_Work required:_ Make an exact copy of the whole listing, but leave its pictures out.

_Data shown:_
○ ○ ○ ○ ○

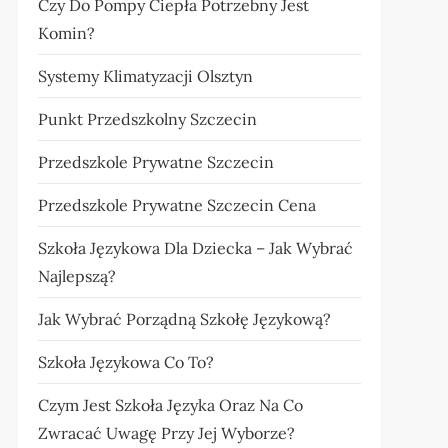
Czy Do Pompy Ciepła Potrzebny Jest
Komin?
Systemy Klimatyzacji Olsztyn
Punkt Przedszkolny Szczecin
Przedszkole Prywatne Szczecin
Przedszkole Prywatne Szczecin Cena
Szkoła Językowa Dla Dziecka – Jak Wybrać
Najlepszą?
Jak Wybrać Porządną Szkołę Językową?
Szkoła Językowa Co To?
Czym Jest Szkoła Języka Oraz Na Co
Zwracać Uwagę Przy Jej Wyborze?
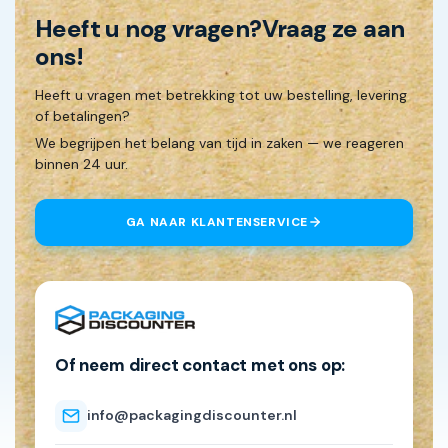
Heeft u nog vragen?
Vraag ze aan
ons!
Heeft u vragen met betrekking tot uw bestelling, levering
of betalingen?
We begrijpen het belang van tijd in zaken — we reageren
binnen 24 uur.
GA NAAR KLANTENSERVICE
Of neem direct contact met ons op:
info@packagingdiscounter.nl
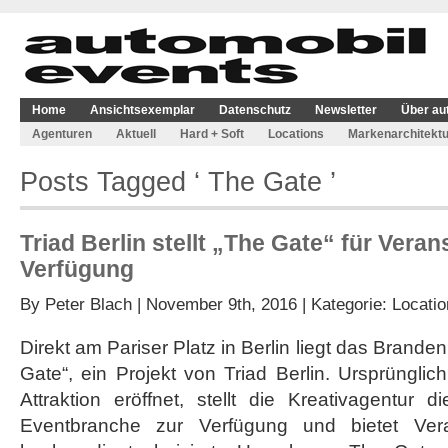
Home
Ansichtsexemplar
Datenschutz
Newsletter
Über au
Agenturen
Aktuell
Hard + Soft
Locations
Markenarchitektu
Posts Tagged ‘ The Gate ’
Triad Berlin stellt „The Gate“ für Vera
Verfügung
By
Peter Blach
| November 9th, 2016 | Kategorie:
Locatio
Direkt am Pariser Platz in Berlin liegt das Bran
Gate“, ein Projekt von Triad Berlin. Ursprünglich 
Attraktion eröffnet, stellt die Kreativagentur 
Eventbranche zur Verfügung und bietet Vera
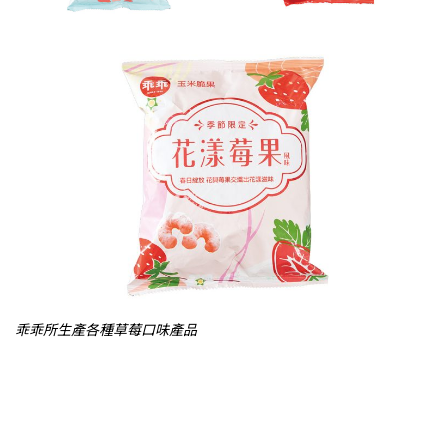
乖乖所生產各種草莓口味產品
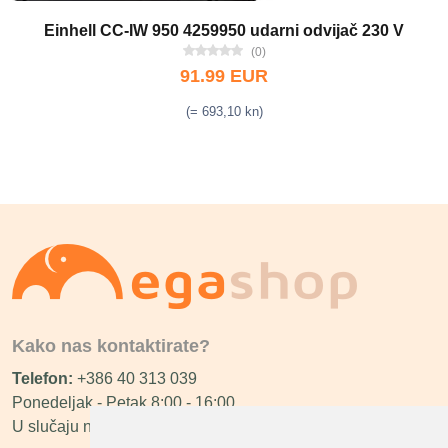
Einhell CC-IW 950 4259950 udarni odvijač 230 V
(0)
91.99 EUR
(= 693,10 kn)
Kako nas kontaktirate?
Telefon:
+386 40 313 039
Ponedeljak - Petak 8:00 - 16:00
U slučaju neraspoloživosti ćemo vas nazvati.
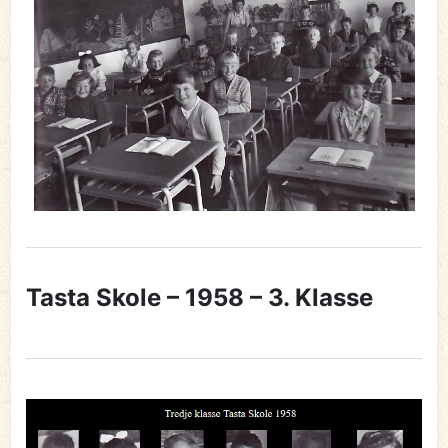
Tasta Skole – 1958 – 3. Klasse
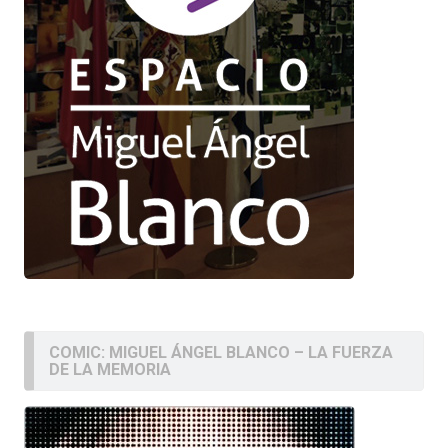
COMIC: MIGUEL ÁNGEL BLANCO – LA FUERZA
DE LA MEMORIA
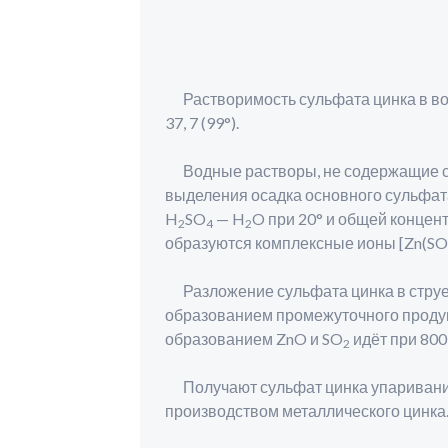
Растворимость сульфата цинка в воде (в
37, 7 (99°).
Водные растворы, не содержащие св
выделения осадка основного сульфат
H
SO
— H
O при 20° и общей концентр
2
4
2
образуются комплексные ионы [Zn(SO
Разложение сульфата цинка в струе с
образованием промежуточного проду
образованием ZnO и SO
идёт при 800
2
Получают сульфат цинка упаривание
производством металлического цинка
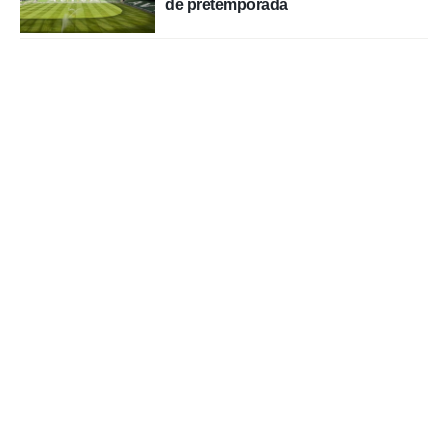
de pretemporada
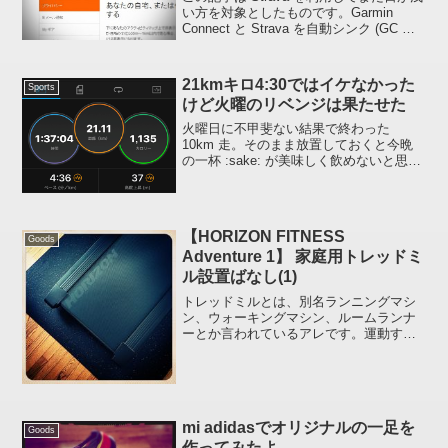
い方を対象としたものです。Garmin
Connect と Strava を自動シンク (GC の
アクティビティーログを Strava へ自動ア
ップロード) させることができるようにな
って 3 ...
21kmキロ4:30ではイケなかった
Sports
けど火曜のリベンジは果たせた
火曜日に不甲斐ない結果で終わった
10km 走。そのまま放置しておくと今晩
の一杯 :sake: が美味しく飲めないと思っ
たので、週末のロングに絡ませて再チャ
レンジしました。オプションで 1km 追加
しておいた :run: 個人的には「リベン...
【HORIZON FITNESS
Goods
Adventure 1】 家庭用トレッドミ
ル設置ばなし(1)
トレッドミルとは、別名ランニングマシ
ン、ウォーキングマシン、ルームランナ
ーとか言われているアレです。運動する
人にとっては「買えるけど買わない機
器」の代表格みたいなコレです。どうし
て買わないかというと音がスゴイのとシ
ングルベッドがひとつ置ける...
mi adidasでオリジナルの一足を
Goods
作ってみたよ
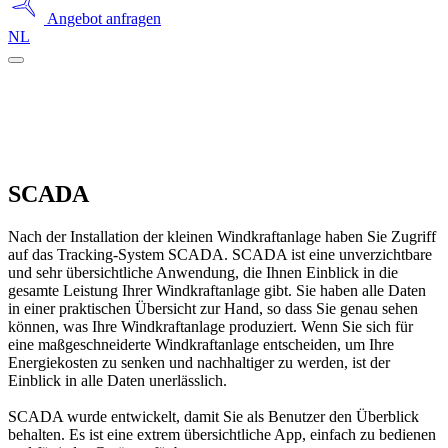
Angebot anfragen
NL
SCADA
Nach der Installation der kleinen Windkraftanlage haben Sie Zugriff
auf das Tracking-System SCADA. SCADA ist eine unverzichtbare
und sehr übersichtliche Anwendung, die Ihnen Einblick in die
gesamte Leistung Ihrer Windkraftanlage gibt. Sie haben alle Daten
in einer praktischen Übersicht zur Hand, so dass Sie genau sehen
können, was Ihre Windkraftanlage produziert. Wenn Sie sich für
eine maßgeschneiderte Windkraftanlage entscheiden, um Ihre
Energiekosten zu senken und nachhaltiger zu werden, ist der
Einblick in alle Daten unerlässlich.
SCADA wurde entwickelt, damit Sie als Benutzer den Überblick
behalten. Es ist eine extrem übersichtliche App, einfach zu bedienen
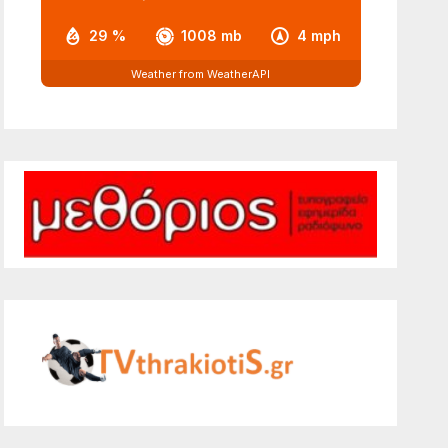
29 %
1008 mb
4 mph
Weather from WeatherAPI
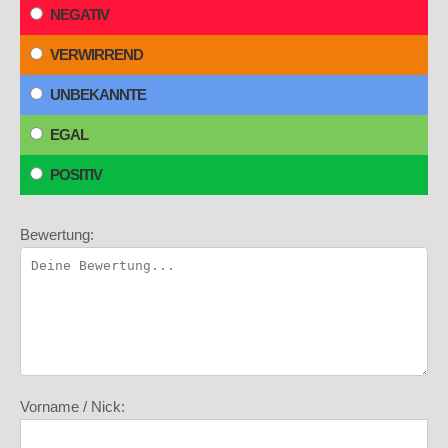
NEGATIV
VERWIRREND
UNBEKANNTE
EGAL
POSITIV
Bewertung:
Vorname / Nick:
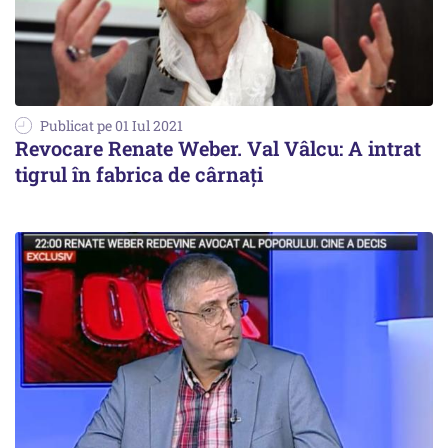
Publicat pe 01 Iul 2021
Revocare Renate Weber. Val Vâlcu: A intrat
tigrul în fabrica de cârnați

○ ○ ○ ○ ○

_Response to this task:_
Czy Do Pompy Ciepła Potrzebny Jest
Komin?
Systemy Klimatyzacji Olsztyn
Punkt Przedszkolny Szczecin
Przedszkole Prywatne Szczecin
Przedszkole Prywatne Szczecin Cena
Szkoła Językowa Dla Dziecka – Jak Wybrać
Najlepszą?
Jak Wybrać Porządną Szkołę Językową?
Szkoła Językowa Co To?
Czym Jest Szkoła Języka Oraz Na Co
Zwracać Uwagę Przy Jej Wyborze?
Heeft u nog vragen?
Vraag ze aan
ons!
Heeft u vragen met betrekking tot uw bestelling, levering
of betalingen?
We begrijpen het belang van tijd in zaken — we reageren
binnen 24 uur.
GA NAAR KLANTENSERVICE
Of neem direct contact met ons op:
info@packagingdiscounter.nl
Home
Ansichtsexemplar
Datenschutz
Newsletter
Über au
Agenturen
Aktuell
Hard + Soft
Locations
Markenarchitektu
Posts Tagged ‘ The Gate ’
Triad Berlin stellt „The Gate“ für Vera
Verfügung
By
Peter Blach
| November 9th, 2016 | Kategorie:
Locatio
Direkt am Pariser Platz in Berlin liegt das Bran
Gate“, ein Projekt von Triad Berlin. Ursprünglich 
Attraktion eröffnet, stellt die Kreativagentur 
Eventbranche zur Verfügung und bietet Vera
乖乖所生產各種草莓口味產品
Einhell CC-IW 950 4259950 udarni odvijač 230 V
(0)
91.99 EUR
(= 693,10 kn)
Kako nas kontaktirate?
Telefon:
+386 40 313 039
Ponedeljak - Petak 8:00 - 16:00
U slučaju neraspoloživosti ćemo vas nazvati.
Tasta Skole – 1958 – 3. Klasse
COMIC: MIGUEL ÁNGEL BLANCO – LA FUERZA
DE LA MEMORIA
Растворимость сульфата цинка в воде (в
37, 7 (99°).
Водные растворы, не содержащие св
выделения осадка основного сульфат
H
SO
— H
O при 20° и общей концентр
2
4
2
образуются комплексные ионы [Zn(SO
Разложение сульфата цинка в струе с
образованием промежуточного проду
образованием ZnO и SO
идёт при 800
2
Получают сульфат цинка упаривание
производством металлического цинка
de pretemporada
い方を対象としたものです。Garmin
Connect と Strava を自動シンク (GC の
アクティビティーログを Strava へ自動ア
ップロード) させることができるようにな
って 3 ...
21kmキロ4:30ではイケなかった
Sports
けど火曜のリベンジは果たせた
火曜日に不甲斐ない結果で終わった
10km 走。そのまま放置しておくと今晩
の一杯 :sake: が美味しく飲めないと思っ
たので、週末のロングに絡ませて再チャ
レンジしました。オプションで 1km 追加
しておいた :run: 個人的には「リベン...
【HORIZON FITNESS
Goods
Adventure 1】 家庭用トレッドミ
ル設置ばなし(1)
トレッドミルとは、別名ランニングマシ
ン、ウォーキングマシン、ルームランナ
ーとか言われているアレです。運動する
人にとっては「買えるけど買わない機
器」の代表格みたいなコレです。どうし
て買わないかというと音がスゴイのとシ
ングルベッドがひとつ置ける...
mi adidasでオリジナルの一足を
Goods
作ってみたよ
Angebot anfragen
NL
SCADA
Nach der Installation der kleinen Windkraftanlage haben Sie Zugriff
auf das Tracking-System SCADA. SCADA ist eine unverzichtbare
und sehr übersichtliche Anwendung, die Ihnen Einblick in die
gesamte Leistung Ihrer Windkraftanlage gibt. Sie haben alle Daten
in einer praktischen Übersicht zur Hand, so dass Sie genau sehen
können, was Ihre Windkraftanlage produziert. Wenn Sie sich für
eine maßgeschneiderte Windkraftanlage entscheiden, um Ihre
Energiekosten zu senken und nachhaltiger zu werden, ist der
Einblick in alle Daten unerlässlich.
SCADA wurde entwickelt, damit Sie als Benutzer den Überblick
behalten. Es ist eine extrem übersichtliche App, einfach zu bedienen
29 %
1008 mb
4 mph
Weather from WeatherAPI
NEGATIV
VERWIRREND
UNBEKANNTE
EGAL
POSITIV
Bewertung:
Vorname / Nick:
Publicat pe 01 Iul 2021
Revocare Renate Weber. Val Vâlcu: A intrat
tigrul în fabrica de cârnați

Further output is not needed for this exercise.